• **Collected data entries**
********

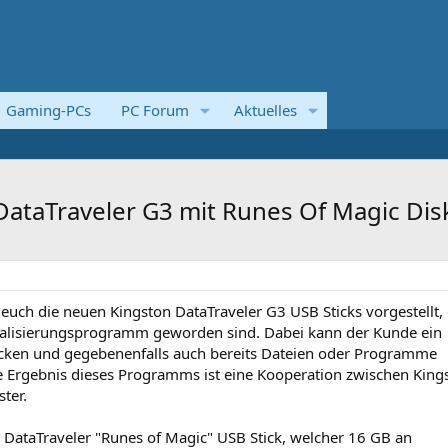
Gaming-PCs
PC Forum
Aktuelles
DataTraveler G3 mit Runes Of Magic Dis
 euch die neuen Kingston DataTraveler G3 USB Sticks vorgestellt, 
nalisierungsprogramm geworden sind. Dabei kann der Kunde ein
ucken und gegebenenfalls auch bereits Dateien oder Programme
ste Ergebnis dieses Programms ist eine Kooperation zwischen King
ter.
 DataTraveler "Runes of Magic" USB Stick, welcher 16 GB an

********

All lines starting at the one holding "ste Ergebnis dieses" and ending at the last line above must be output exactly, and no other line may appear.

ste Ergebnis dieses Programms ist eine Kooperation zwischen King
ter.
 DataTraveler "Runes of Magic" USB Stick, welcher 16 GB an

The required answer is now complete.